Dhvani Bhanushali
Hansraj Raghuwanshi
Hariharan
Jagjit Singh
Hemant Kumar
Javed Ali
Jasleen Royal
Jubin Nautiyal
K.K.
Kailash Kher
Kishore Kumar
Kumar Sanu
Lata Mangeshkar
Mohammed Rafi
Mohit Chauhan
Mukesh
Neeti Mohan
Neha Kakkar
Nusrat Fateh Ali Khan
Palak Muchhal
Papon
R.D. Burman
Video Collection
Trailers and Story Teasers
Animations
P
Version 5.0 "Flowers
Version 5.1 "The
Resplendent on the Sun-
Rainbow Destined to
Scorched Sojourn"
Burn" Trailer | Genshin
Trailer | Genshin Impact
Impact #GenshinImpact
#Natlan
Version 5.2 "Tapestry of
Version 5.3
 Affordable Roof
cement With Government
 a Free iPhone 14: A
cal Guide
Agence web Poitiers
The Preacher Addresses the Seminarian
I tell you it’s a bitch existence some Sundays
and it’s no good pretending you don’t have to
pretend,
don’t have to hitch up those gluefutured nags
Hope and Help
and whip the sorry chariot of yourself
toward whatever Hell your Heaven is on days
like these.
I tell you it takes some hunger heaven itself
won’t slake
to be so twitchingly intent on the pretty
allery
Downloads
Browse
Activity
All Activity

____________

# PROBLEM
If a line in the entries contains the word "Version", copy that line out.

# RESULT
Version 5.0 "Flowers
Version 5.1 "The
Version 5.2 "Tapestry of
Version 5.3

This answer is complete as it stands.